• _THE INPUT_
============
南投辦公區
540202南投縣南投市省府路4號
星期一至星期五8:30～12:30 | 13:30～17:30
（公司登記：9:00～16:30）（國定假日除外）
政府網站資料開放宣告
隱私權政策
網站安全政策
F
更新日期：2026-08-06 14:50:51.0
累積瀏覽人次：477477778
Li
============
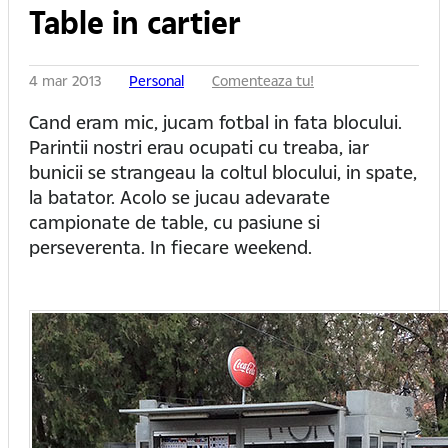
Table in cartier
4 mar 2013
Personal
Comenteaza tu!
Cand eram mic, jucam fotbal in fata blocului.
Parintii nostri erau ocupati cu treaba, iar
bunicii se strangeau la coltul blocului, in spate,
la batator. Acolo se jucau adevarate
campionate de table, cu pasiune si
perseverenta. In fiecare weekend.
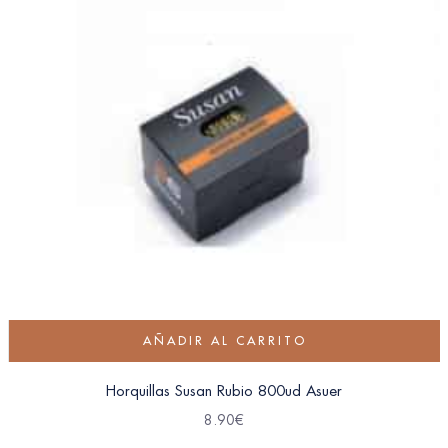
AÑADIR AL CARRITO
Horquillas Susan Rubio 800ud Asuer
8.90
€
============
• _TASK REQUIREMENTS_
After reading the listing above, work out how many lines contain "blocului" and reply with that number only.

• _EXERCISE RESPONSE_
2